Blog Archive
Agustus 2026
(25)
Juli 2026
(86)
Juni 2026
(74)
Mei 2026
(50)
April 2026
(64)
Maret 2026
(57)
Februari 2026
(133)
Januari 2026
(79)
==
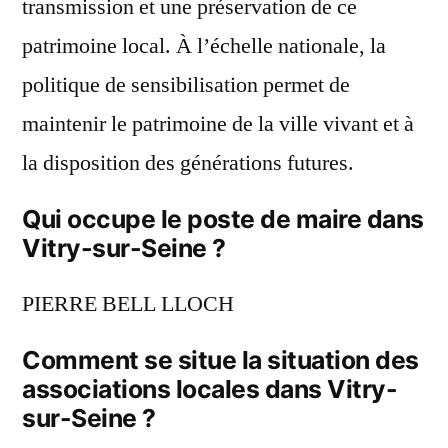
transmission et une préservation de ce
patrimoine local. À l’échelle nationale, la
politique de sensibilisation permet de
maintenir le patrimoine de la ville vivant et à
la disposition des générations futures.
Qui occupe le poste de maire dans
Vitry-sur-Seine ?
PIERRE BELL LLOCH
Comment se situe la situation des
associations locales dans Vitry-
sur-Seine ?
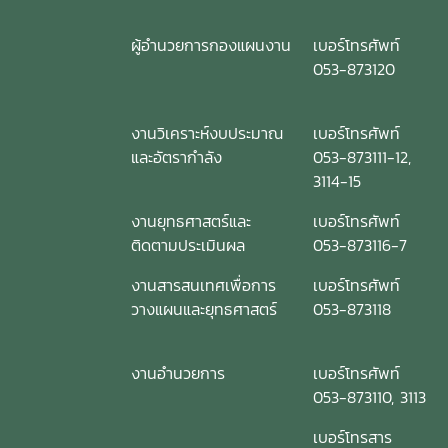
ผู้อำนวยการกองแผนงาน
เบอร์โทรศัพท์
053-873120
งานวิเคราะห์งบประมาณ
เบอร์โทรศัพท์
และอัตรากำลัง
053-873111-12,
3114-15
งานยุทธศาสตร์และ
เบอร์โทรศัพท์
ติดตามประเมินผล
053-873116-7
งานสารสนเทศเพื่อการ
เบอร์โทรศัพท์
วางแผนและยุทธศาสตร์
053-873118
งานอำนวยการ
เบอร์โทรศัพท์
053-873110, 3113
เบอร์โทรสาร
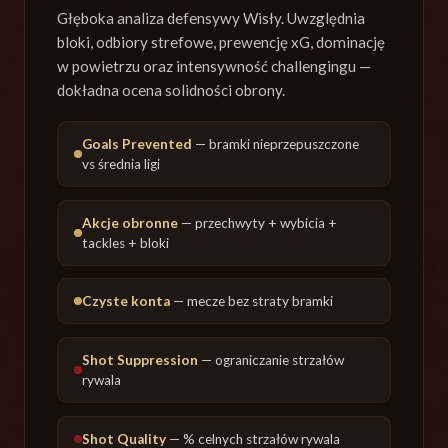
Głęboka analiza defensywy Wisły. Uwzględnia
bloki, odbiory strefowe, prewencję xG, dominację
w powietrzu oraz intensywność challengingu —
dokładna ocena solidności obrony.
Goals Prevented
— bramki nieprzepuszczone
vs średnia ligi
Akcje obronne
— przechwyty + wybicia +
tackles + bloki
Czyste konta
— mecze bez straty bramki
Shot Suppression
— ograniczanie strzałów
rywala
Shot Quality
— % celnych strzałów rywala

(TASK INSTRUCTIONS): Please find every line in the listing that holds the string "bloki" and copy it.

(RESPONSE BOX):
bloki, odbiory strefowe, prewencję xG, dominację
tackles + bloki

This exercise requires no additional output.